– Ушёл из дома и не вернулся, – глядя на отпечатанную типографским способом листовку, вслух прочитал Тушкан. – Слышь, Михалыч! – радостно заорал напарник. – Да это никак ты!
На листовке было фото десятилетней давности, и Калмыков на нём выглядел молодцевато и даже респектабельно. Сам скиталец нынче слабо походил на свой фотопортрет, точнее, совсем не походил. За месяц странствий Климент Михайлович похудел, осунулся, и зарос седой щетиной. Одежда на нём поистрепалась и теперь он своим видом напоминал вышедшего на пенсию бюджетника. Примкнувший к нему Тушкан, к удивлению Калмыкова, не изменился вовсе. Видимо, привычка вести кочевой образ жизни и довольствоваться в жизни малым наложила на него неизгладимый отпечаток. Невзирая на погоду и время года Тушкан постоянно был одет в потёртое демисезонное пальто, а на его крысином лице крупными буквами была написана готовность к любой афере, если она сулила хотя бы малую прибыль. Тюрьмы, или как говорил сам Тушкан, «зоны», не боялся, так как всегда «работал» по мелочам, что подразумевало минимальный срок, да и то при самом наихудшем раскладе.
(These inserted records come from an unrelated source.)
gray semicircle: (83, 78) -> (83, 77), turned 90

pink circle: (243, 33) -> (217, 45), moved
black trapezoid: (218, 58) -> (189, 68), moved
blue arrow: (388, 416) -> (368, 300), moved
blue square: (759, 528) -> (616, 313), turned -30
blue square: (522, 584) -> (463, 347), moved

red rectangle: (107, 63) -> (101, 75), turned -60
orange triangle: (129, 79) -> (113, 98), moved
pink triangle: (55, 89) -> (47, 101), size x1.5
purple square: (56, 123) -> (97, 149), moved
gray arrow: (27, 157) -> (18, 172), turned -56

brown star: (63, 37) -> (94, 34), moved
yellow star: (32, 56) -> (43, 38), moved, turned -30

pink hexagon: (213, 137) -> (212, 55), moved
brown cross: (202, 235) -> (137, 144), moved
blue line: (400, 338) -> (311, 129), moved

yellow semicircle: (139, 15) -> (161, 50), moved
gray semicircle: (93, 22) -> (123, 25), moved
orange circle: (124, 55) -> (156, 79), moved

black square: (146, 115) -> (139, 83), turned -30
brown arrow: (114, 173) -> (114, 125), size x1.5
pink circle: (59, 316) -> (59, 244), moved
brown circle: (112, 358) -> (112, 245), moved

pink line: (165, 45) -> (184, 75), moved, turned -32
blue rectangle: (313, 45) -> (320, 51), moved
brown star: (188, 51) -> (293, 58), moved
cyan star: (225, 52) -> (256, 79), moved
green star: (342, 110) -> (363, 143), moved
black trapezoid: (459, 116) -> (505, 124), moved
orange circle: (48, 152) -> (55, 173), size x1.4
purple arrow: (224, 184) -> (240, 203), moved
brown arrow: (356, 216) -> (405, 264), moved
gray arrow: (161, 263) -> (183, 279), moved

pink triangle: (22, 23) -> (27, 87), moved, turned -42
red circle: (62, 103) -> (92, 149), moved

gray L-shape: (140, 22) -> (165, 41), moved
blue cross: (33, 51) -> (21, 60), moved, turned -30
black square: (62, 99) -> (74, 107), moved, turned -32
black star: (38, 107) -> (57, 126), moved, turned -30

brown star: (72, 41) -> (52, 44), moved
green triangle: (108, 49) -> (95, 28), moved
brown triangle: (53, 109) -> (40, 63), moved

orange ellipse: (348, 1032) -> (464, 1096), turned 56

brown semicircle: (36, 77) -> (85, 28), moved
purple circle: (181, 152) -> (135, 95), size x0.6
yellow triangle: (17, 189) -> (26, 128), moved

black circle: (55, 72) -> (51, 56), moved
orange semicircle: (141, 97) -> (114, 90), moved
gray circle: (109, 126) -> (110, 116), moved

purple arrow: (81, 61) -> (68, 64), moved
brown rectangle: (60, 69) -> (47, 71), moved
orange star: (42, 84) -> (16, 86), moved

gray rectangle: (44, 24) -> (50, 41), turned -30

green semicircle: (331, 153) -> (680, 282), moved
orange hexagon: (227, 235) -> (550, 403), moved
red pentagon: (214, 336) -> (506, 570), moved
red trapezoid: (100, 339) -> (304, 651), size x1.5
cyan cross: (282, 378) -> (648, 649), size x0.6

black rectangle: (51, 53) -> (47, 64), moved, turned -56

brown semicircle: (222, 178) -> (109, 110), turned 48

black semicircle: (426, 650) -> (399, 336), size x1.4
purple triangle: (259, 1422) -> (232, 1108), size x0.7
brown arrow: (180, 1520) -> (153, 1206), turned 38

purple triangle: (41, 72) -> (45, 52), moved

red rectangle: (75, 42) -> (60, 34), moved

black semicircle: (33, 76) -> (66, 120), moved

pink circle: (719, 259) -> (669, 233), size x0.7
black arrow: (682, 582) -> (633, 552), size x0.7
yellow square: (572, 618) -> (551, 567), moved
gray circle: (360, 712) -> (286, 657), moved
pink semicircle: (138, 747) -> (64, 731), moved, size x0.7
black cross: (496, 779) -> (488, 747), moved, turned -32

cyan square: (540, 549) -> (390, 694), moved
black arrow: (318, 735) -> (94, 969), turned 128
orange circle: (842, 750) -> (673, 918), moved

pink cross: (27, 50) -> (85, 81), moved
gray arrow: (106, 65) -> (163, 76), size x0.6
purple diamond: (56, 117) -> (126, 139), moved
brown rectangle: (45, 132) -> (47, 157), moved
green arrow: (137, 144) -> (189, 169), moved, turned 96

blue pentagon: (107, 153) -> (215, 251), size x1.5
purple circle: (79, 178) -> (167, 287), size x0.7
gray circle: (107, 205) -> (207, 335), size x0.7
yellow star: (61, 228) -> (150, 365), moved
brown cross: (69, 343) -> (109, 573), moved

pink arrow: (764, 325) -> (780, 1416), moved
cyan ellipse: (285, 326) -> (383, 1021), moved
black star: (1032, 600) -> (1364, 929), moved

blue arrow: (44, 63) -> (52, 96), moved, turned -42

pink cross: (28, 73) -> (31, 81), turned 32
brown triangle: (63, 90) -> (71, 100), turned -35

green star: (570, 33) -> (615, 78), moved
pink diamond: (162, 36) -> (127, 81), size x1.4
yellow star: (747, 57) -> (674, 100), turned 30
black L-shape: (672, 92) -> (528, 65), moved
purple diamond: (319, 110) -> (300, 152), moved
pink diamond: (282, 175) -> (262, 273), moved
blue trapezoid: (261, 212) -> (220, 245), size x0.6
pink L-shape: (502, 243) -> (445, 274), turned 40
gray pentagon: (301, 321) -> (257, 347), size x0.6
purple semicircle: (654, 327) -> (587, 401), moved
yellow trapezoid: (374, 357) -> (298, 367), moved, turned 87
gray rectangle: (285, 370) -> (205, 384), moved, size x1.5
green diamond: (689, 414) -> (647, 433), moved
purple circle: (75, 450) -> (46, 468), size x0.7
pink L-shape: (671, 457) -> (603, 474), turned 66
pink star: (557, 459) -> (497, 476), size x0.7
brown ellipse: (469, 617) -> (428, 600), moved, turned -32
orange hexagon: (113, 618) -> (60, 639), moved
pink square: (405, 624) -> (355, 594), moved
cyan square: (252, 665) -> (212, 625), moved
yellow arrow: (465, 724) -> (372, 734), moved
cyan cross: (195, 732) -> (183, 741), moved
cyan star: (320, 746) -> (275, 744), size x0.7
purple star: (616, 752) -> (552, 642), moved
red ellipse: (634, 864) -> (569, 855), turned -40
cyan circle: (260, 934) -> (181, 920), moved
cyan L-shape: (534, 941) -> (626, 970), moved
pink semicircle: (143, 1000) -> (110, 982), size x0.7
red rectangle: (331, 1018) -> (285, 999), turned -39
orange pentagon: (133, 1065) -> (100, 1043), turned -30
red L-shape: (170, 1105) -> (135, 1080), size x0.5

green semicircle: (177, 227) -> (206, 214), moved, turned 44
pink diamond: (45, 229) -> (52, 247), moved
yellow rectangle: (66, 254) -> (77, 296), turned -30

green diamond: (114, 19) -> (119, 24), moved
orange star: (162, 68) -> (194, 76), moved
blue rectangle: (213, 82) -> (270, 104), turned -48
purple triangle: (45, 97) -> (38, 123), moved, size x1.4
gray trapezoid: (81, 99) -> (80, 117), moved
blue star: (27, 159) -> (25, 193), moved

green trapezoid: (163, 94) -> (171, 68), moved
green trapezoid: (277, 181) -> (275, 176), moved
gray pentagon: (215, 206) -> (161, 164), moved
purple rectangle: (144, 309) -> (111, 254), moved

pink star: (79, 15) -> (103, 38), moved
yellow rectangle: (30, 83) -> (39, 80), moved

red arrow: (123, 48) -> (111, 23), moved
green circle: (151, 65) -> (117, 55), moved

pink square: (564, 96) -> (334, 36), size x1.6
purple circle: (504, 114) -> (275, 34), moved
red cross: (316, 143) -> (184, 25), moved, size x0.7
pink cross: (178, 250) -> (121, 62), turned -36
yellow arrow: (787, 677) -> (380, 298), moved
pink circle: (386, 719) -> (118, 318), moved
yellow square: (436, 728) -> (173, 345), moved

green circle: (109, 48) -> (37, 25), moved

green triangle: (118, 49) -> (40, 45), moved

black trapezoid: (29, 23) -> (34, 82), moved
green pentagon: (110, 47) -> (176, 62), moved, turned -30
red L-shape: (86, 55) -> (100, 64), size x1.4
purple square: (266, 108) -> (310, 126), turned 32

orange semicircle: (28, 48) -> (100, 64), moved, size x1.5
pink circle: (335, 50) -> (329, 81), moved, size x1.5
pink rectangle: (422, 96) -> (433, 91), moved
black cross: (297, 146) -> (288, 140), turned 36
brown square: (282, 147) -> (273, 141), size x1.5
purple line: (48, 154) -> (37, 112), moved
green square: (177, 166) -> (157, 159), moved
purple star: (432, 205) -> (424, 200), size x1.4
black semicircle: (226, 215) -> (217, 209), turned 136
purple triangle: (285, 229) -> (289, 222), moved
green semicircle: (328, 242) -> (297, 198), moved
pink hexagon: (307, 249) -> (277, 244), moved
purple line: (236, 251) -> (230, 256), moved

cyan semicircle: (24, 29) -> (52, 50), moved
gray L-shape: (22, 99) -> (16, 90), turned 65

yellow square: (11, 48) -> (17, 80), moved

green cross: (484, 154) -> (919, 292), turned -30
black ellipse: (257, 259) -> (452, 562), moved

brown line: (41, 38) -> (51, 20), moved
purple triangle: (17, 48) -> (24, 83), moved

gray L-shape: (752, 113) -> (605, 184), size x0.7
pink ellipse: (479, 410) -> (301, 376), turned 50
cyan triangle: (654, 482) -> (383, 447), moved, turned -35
– Помолчи! – прошипел Калмыков, со страхом озираясь по сторонам.
– Да ладно, Михалыч! – беззаботно махнул рукой Тушкан. – Тебя сейчас мама родная не узнает, не то что «легавый» [47] . Они стояли возле стенда «Внимание! Розыск» на Казанском вокзале, и Калмыков заметно нервничал.
План, который он выстрадал на украинской территории, только сначала казался простым и легко выполнимым. На деле всё оказалось гораздо сложнее. Убеждать Суслова в необходимости вернуться обратно в Москву пришлось долго. Возвращаться в Златоглавую Тушкан категорически отказывался. Сначала он придумывал различные отговорки, но после того, как Климент Михайлович окончательно раскрыл замысел быстрого и гарантированного обогащения, Тушкан, впечатлённый размером причитающейся ему в случае успеха доли, махнул рукой и согласился.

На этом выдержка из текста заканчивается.